Note: citrus and vitamin C is good for any type of cold or flu.

2. Stay Hydrated

Make sure to drink plenty of water and non-caffeinated tea to give your body the hydration it needs to fight off pesky virus and bacteria invaders.

3. Try Hydrotherapy

Hydrotherapy uses warm and cold water to help your body stimulate your immune system. My favorite hydrotherapy for quick success overcoming or avoiding getting sick is to use the Wet Sock Treatment. Check out our blogpost devoted to the Wet Sock Treatment here.
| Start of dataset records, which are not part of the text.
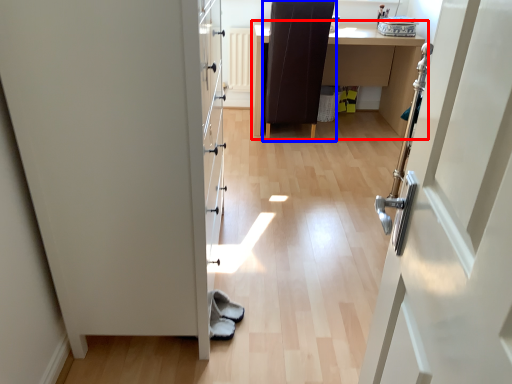 Question: Which object is closer to the camera taking this photo, table (highlighted by a red box) or chair (highlighted by a blue box)?

Choices:
 (A) table
 (B) chair

Answer: (B) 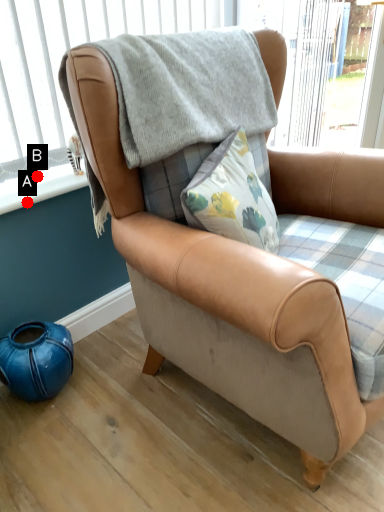 Question: Two points are circled on the image, labeled by A and B beside each circle. Which of the following is the farthest from the observer?

Choices:
 (A) A is further
 (B) B is further

Answer: (B) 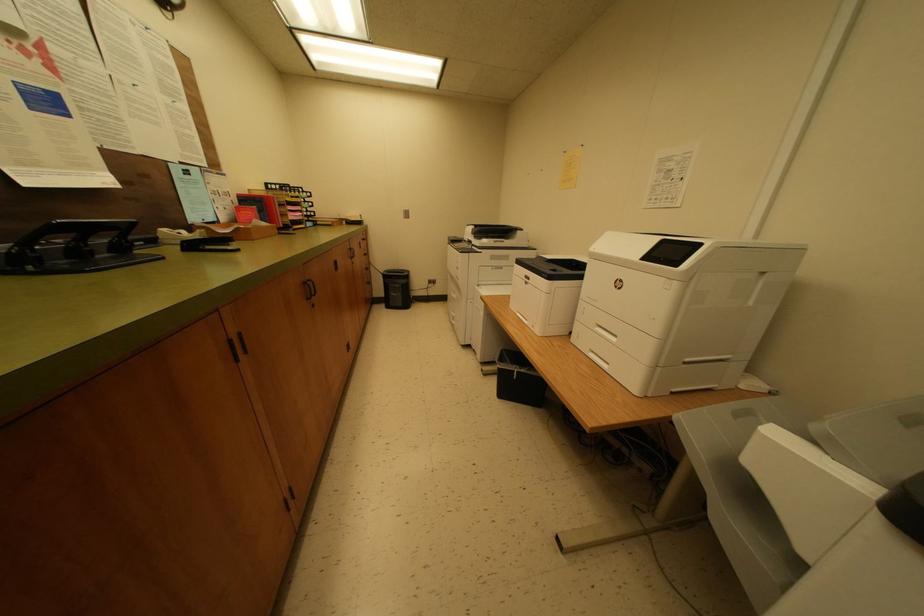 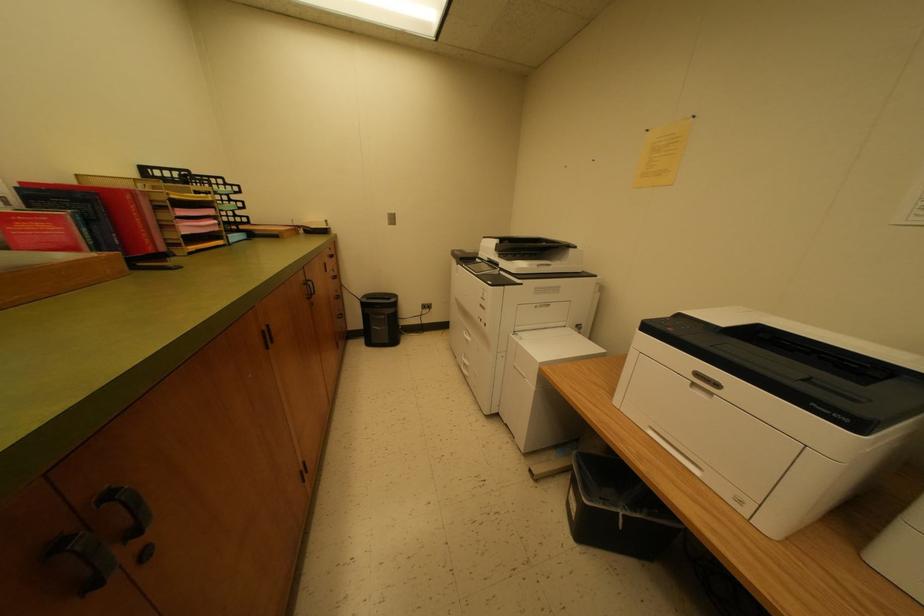 In the scene shown: What movement of the cameraman would produce the second image?

The movement direction of the cameraman is left, forward. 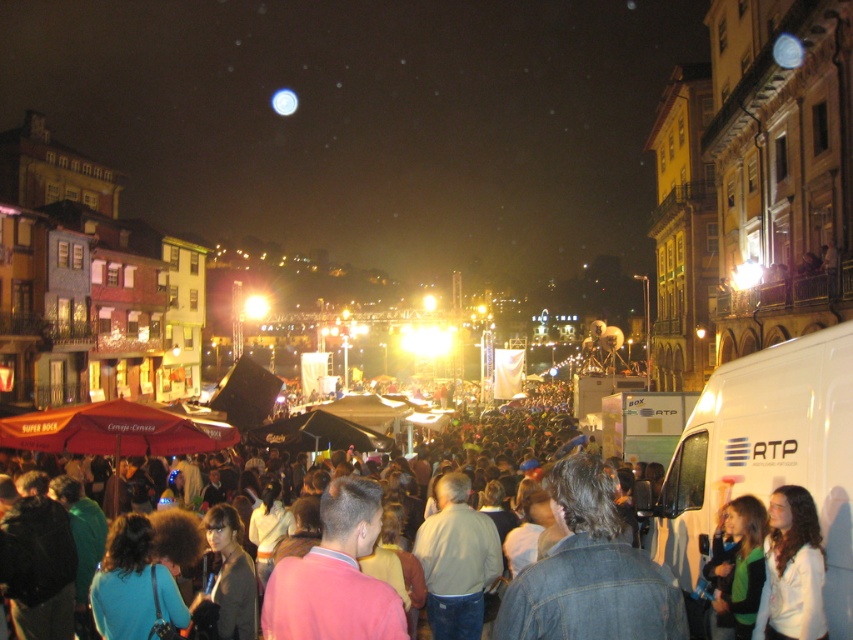 Question: Is white matte van at lower right to the right of denim jacket at center from the viewer's perspective?

Choices:
 (A) yes
 (B) no

Answer: (A)

Question: Which point is farther to the camera?

Choices:
 (A) green fleece jacket at lower right
 (B) denim jacket at lower right
 (C) denim jacket at center

Answer: (A)

Question: Can you confirm if white matte van at lower right is positioned to the right of denim jacket at center?

Choices:
 (A) yes
 (B) no

Answer: (A)

Question: Which of the following is the farthest from the observer?

Choices:
 (A) (740, 563)
 (B) (798, 628)

Answer: (A)

Question: Which of these objects is positioned farthest from the white matte jacket at lower right?

Choices:
 (A) green fleece jacket at lower right
 (B) white matte van at lower right
 (C) denim jacket at lower right
 (D) denim jacket at center

Answer: (D)

Question: Observing the image, what is the correct spatial positioning of white matte van at lower right in reference to denim jacket at center?

Choices:
 (A) below
 (B) above

Answer: (B) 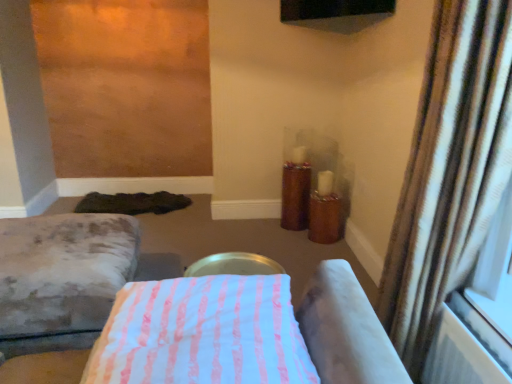 Question: Considering the relative sizes of pink striped fabric at center, the 1th furniture viewed from the front, and velvet gray ottoman at lower left, acting as the first furniture starting from the back, in the image provided, is pink striped fabric at center, the 1th furniture viewed from the front, taller than velvet gray ottoman at lower left, acting as the first furniture starting from the back,?

Choices:
 (A) no
 (B) yes

Answer: (A)

Question: Considering the relative sizes of pink striped fabric at center, the second furniture when ordered from left to right, and velvet gray ottoman at lower left, which is the first furniture from left to right, in the image provided, is pink striped fabric at center, the second furniture when ordered from left to right, smaller than velvet gray ottoman at lower left, which is the first furniture from left to right,?

Choices:
 (A) yes
 (B) no

Answer: (A)

Question: Is pink striped fabric at center, the 2th furniture when ordered from back to front, positioned with its back to velvet gray ottoman at lower left, acting as the second furniture starting from the right?

Choices:
 (A) yes
 (B) no

Answer: (B)

Question: Does pink striped fabric at center, the second furniture when ordered from left to right, have a greater width compared to velvet gray ottoman at lower left, acting as the first furniture starting from the back?

Choices:
 (A) no
 (B) yes

Answer: (A)

Question: Does pink striped fabric at center, the 2th furniture when ordered from back to front, have a larger size compared to velvet gray ottoman at lower left, acting as the second furniture starting from the right?

Choices:
 (A) yes
 (B) no

Answer: (B)

Question: Would you say brown striped curtain at right is inside or outside wooden candle holder at center-right?

Choices:
 (A) inside
 (B) outside

Answer: (B)

Question: From the image's perspective, is brown striped curtain at right positioned above or below wooden candle holder at center-right?

Choices:
 (A) below
 (B) above

Answer: (A)

Question: Considering the positions of brown striped curtain at right and wooden candle holder at center-right in the image, is brown striped curtain at right bigger or smaller than wooden candle holder at center-right?

Choices:
 (A) small
 (B) big

Answer: (B)

Question: Considering the positions of brown striped curtain at right and wooden candle holder at center-right in the image, is brown striped curtain at right taller or shorter than wooden candle holder at center-right?

Choices:
 (A) short
 (B) tall

Answer: (B)

Question: Considering the positions of velvet gray ottoman at lower left, acting as the second furniture starting from the right, and wooden candle holder at center-right in the image, is velvet gray ottoman at lower left, acting as the second furniture starting from the right, wider or thinner than wooden candle holder at center-right?

Choices:
 (A) wide
 (B) thin

Answer: (A)

Question: Visually, is velvet gray ottoman at lower left, acting as the second furniture starting from the right, positioned to the left or to the right of wooden candle holder at center-right?

Choices:
 (A) left
 (B) right

Answer: (A)

Question: Do you think velvet gray ottoman at lower left, which is the first furniture from left to right, is within wooden candle holder at center-right, or outside of it?

Choices:
 (A) inside
 (B) outside

Answer: (B)

Question: From a real-world perspective, is velvet gray ottoman at lower left, acting as the second furniture starting from the right, above or below wooden candle holder at center-right?

Choices:
 (A) below
 (B) above

Answer: (A)

Question: Is wooden candle holder at center-right to the left or to the right of brown striped curtain at right in the image?

Choices:
 (A) right
 (B) left

Answer: (B)

Question: Is wooden candle holder at center-right wider or thinner than brown striped curtain at right?

Choices:
 (A) wide
 (B) thin

Answer: (A) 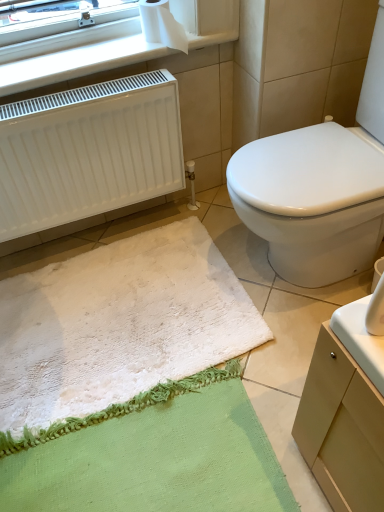 Question: Is white paper at upper left looking in the opposite direction of white glossy toilet at center?

Choices:
 (A) yes
 (B) no

Answer: (B)

Question: Does white paper at upper left have a lesser width compared to white glossy toilet at center?

Choices:
 (A) yes
 (B) no

Answer: (A)

Question: Does white paper at upper left have a lesser height compared to white glossy toilet at center?

Choices:
 (A) no
 (B) yes

Answer: (B)

Question: Can you confirm if white paper at upper left is wider than white glossy toilet at center?

Choices:
 (A) yes
 (B) no

Answer: (B)

Question: From the image's perspective, is white paper at upper left under white glossy toilet at center?

Choices:
 (A) yes
 (B) no

Answer: (B)

Question: From the image's perspective, is white plastic radiator at upper left above or below white paper at upper left?

Choices:
 (A) below
 (B) above

Answer: (A)

Question: Does point (155, 52) appear closer or farther from the camera than point (187, 52)?

Choices:
 (A) farther
 (B) closer

Answer: (B)

Question: Visually, is white plastic radiator at upper left positioned to the left or to the right of white paper at upper left?

Choices:
 (A) left
 (B) right

Answer: (A)

Question: In terms of size, does white plastic radiator at upper left appear bigger or smaller than white paper at upper left?

Choices:
 (A) big
 (B) small

Answer: (A)

Question: From the image's perspective, relative to white plastic radiator at upper left, is white glossy toilet at center above or below?

Choices:
 (A) above
 (B) below

Answer: (B)

Question: Relative to white plastic radiator at upper left, is white glossy toilet at center in front or behind?

Choices:
 (A) front
 (B) behind

Answer: (A)

Question: Is white glossy toilet at center bigger or smaller than white plastic radiator at upper left?

Choices:
 (A) small
 (B) big

Answer: (B)

Question: Is point (271, 143) closer or farther from the camera than point (135, 31)?

Choices:
 (A) farther
 (B) closer

Answer: (B)

Question: Is white fluffy bath mat at lower left bigger or smaller than white matte radiator at left?

Choices:
 (A) big
 (B) small

Answer: (B)

Question: From the image's perspective, is white fluffy bath mat at lower left located above or below white matte radiator at left?

Choices:
 (A) above
 (B) below

Answer: (B) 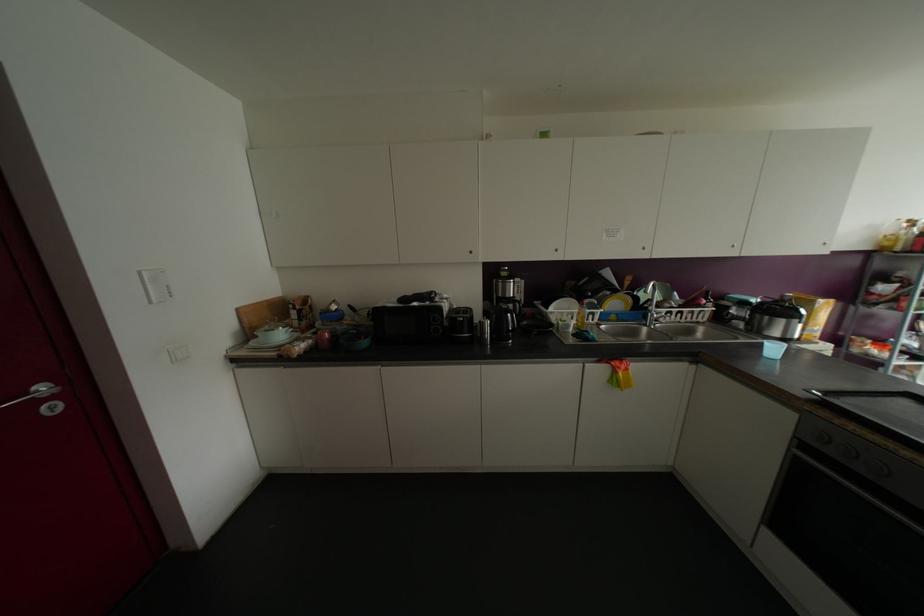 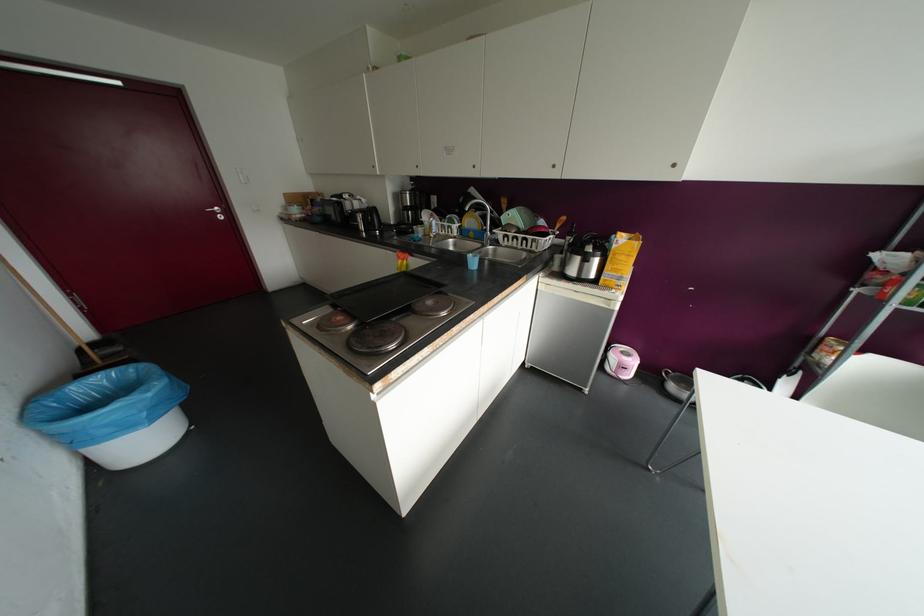 Locate, in the second image, the point that corresponds to (x=614, y=302) in the first image.

(469, 221) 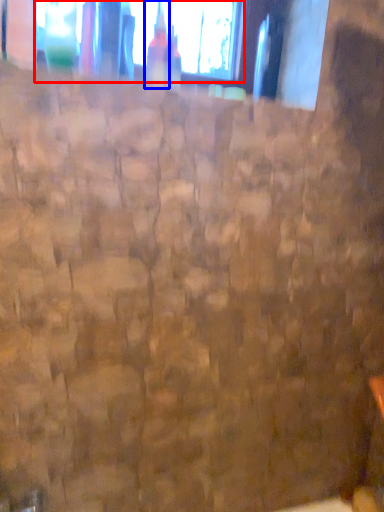 Question: Which object is closer to the camera taking this photo, window (highlighted by a red box) or bottle (highlighted by a blue box)?

Choices:
 (A) window
 (B) bottle

Answer: (B)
4. Keep A Home Herbal Medicine Cabinet

What I have on hand at all times at home in the medicine cabinet in case I start to get sick:

  • elderberry tincture, syrup, or tea

  • a bottle of Gui Zhi Tang and/or Ge Gen Wan

  • a bottle of Yin Qiao/Gan Mao Ling or both

  • a bottle of Sang Ju Yin

  • a throat spray for those times where a sore throat is really all too present

  • I almost always have garlic and ginger in my pantry

5. An Ounce of Prevention is worth a Pound of Cure

The most important strategy is to listen to your body and pay attention to both your family and work environment. If your co-workers start getting sick or any of your family members come home with a cold, that is the best time for you to increase garlic, ginger, and/or oregano in your diet. Listen to the symptoms they complain about and it can help you decide if you need to use more of the cold pattern herbs or the hot pattern herbs.

Simply cooking with garlic, ginger, cinnamon, and oregano and taking a little bit of elderberry before showing symptoms of getting sick, my help you completely avoid getting sick. But if you start to show symptoms yourself, that is when I recommend busting out the arsenal of the appropriate cold or heat pattern Chinese herbal medicine formulas, plus a tincture, add hydrotherapy, and eat healthy.

One of my favorite soups for any cold or flu is this: Chicken Soup To Ward Off A Cold. Sometimes I’ll make it for dinner when the people around me start getting sick as a preventative measure. Sidenote: this soup uses garlic and oregano but in amounts that are supportive to your system and will not overly tax your body. Save the oregano tincture (the highly concentrated form of oregano) for those times that you have a heat pattern cold.

What are some of your favourite prevention methods?